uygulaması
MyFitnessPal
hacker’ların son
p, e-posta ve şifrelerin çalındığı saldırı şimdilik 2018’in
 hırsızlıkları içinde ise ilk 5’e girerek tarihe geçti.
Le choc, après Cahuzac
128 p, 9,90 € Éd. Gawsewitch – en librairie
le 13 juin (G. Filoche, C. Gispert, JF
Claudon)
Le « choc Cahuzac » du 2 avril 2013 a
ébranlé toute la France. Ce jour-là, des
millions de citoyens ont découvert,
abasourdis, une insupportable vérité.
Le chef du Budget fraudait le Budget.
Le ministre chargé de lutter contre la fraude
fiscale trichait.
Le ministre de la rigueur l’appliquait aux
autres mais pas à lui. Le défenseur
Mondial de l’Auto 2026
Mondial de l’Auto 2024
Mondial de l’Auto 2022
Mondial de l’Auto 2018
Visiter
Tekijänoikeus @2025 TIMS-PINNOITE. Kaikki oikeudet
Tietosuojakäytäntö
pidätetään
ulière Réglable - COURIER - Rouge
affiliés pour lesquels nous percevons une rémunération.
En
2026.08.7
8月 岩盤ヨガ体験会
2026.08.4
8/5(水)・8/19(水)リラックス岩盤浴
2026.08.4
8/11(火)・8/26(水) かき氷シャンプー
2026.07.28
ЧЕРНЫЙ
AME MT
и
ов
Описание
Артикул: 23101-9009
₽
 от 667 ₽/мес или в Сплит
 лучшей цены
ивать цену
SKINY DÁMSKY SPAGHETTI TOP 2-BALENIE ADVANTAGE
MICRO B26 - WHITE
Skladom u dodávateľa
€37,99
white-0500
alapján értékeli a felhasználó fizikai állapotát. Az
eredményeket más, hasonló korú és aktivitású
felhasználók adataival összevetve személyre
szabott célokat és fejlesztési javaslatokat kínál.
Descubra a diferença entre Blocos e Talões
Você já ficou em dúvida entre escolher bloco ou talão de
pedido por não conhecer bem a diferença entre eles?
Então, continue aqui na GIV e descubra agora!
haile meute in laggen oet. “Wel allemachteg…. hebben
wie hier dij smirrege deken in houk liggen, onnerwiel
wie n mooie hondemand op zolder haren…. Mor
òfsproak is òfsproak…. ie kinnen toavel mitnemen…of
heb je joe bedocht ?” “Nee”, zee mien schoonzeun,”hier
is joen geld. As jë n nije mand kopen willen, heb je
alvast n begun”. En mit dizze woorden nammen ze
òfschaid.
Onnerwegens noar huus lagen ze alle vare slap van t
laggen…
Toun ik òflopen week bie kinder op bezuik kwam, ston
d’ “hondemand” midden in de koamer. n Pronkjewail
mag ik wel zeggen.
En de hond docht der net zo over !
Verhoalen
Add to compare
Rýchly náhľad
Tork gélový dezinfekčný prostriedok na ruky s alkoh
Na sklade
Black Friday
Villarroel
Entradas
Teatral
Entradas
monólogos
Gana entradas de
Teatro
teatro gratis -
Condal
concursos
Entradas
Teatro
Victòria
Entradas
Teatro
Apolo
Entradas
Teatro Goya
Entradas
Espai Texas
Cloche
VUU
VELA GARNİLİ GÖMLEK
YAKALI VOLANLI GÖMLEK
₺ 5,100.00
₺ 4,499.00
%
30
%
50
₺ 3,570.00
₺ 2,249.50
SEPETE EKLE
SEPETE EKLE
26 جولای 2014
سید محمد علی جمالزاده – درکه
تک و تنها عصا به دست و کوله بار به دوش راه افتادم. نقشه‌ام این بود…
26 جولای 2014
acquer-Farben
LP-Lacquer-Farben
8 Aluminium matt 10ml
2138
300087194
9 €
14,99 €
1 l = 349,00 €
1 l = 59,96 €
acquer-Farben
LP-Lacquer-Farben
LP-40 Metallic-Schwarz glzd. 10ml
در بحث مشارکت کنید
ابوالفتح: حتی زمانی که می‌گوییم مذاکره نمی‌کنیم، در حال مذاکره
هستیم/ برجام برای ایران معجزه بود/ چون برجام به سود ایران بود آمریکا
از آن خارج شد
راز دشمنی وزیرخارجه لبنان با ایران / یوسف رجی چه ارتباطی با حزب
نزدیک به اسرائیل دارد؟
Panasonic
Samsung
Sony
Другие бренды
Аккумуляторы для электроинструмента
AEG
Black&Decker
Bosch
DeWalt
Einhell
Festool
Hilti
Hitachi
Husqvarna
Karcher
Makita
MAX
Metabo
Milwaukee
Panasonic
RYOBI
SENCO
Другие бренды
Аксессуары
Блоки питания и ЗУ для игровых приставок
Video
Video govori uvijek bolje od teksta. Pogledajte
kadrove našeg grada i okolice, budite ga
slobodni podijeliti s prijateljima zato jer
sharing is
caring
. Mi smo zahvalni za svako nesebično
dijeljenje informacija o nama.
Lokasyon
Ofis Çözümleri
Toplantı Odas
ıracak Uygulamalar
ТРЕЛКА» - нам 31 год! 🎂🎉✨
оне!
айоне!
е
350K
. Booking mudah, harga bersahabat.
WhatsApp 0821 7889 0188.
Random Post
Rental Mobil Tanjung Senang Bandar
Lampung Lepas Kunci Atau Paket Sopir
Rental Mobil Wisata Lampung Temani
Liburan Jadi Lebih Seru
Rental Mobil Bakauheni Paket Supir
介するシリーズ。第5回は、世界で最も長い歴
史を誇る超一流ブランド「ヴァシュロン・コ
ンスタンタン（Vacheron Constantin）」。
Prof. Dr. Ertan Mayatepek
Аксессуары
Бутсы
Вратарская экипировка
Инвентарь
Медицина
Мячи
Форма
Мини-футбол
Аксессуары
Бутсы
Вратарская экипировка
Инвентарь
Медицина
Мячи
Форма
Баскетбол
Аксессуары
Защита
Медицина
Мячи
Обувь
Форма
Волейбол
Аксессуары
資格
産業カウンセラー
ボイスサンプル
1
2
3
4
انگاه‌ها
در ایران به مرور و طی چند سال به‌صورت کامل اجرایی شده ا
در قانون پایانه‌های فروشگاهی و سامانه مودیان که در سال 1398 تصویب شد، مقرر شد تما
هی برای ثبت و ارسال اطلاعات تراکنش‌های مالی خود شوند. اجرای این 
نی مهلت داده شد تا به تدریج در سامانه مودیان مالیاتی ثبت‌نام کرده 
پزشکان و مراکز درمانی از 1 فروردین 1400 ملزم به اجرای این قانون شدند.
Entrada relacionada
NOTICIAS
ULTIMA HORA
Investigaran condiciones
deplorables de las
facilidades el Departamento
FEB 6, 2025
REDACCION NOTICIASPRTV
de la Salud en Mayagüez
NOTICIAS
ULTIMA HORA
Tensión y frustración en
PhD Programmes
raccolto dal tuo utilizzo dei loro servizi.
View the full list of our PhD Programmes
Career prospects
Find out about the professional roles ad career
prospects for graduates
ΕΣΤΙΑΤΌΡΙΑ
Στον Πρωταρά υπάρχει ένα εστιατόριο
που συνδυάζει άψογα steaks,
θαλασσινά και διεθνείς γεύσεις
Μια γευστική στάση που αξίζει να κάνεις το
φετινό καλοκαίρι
........
» **EXERCISE PROMPT**: Search the preceding listing for the word "برای" and pull out every line that holds it.

» **EXERCISE RESULT**:
هستیم/ برجام برای ایران معجزه بود/ چون برجام به سود ایران بود آمریکا
هی برای ثبت و ارسال اطلاعات تراکنش‌های مالی خود شوند. اجرای این 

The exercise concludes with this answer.